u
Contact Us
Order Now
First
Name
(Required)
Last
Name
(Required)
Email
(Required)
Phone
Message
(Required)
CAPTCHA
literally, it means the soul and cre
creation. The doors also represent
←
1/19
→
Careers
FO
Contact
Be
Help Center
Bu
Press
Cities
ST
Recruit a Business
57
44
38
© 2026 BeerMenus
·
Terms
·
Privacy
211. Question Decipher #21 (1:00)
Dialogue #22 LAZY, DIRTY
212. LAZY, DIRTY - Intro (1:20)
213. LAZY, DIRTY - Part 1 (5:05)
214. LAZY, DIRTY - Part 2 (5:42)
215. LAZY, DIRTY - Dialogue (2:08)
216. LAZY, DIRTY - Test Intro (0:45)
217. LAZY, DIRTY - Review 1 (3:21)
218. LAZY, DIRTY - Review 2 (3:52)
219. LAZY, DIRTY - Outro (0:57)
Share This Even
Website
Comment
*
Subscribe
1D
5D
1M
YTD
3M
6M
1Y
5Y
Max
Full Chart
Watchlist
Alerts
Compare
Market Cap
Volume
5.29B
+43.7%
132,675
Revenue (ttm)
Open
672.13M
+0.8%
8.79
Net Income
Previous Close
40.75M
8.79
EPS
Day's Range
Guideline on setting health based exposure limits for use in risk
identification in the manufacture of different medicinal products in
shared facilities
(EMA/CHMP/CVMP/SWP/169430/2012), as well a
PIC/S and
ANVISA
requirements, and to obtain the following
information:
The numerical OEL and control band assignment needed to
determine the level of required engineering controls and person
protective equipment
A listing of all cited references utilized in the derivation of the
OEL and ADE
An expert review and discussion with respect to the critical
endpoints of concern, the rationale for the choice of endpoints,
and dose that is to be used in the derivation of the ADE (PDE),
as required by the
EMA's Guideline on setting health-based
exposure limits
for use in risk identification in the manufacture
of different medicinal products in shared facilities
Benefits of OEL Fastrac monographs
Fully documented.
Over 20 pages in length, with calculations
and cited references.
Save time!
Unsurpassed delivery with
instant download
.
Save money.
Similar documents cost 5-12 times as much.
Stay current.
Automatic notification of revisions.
***
**TASK TO COMPLETE**
Copy every line in the listing above where the string "risk" turns up.

**OUTPUT OF THE TASK**
Guideline on setting health based exposure limits for use in risk
for use in risk identification in the manufacture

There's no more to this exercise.